For the rest, the statement does not quite make clear why these energy companies are about to fall over. It does contain four recommendations for policymakers, from which we may perhaps infer what is keeping our CEO’s awake at night. They call for a “revamped EU approach” with the following “fresh elements”:
“1. An improved market design, including a European coordinated approach to capacity mechanisms in which all assets contributing to the security of supply of European customers are fairly remunerated.
2. A European carbon market able to support climate-friendly technologies and in which a reliable perspective is provided, notably, by establishing ambitious but realistic and stable post-2020 greenhouse gas emissions targets.
3. A more sustainable approach to the promotion of renewables so as to reduce costs for citizens and favour greater convergence between Member States.
4. A strengthening of policy framework to trigger investments in promising technologies, such as energy storage, new renewables, shale gas and smart grids.”
There does not seem to be too much wrong with these recommendations, except that they are rather vague. “An improved market design”, “a strengthening of policy framework”, “a more sustainable approach” – I am sure we can all agree to that. But what are the burning concrete issues here, except for the call to fix the carbon market?
The Vice-Chairman of GDF Suez, Jean-François Cirelli, who is also the President of Eurogas, was a bit clearer when interviewed by Reuters a week earlier, on 15 May.

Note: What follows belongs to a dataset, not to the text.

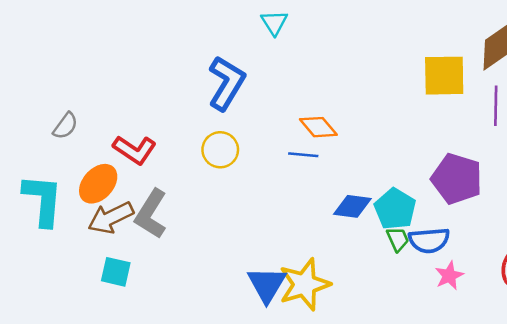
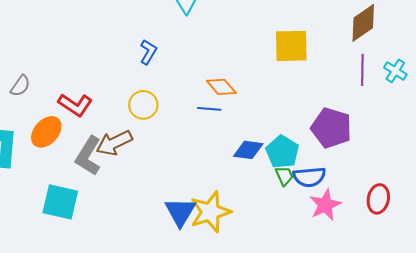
yellow square: (444, 76) -> (291, 46), moved
blue L-shape: (227, 83) -> (148, 52), size x0.6
brown arrow: (111, 218) -> (114, 143), moved
cyan square: (116, 272) -> (60, 202), size x1.5
pink star: (449, 276) -> (325, 205), size x1.4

Speaking about the gas sector in particular, Cirelli said “The state of affairs in the gas sector in Europe is disastrous”, adding that without policies to boost investment the power supply of some countries could be at risk.
According to Cirelli, Europe’s gas sector has been hit by low growth in demand for electricity, the renewable energy boom and competition from coal-fired plants – the Three Riders of the Apocalypse which I am sure you are all familiar with by now. You know the story: US shale gas, cheap US coal imports, rock-bottom CO2 prices, and so on.
Cirelli called on European leaders to use the EU energy summit on 22 May to “find ways to restore investments”. He said “all investment in thermal power generation had ground to a halt, with only renewable energy still attracting investors, but only because of the associated subsidies.” He also said that “Europe needs gas-fired electricity plants as they alone are flexible enough to back up intermittent power from renewables and called for an EU-wide system to guarantee backup power.” Cirelli concluded that “the European market has the ingredients for a perfect storm.”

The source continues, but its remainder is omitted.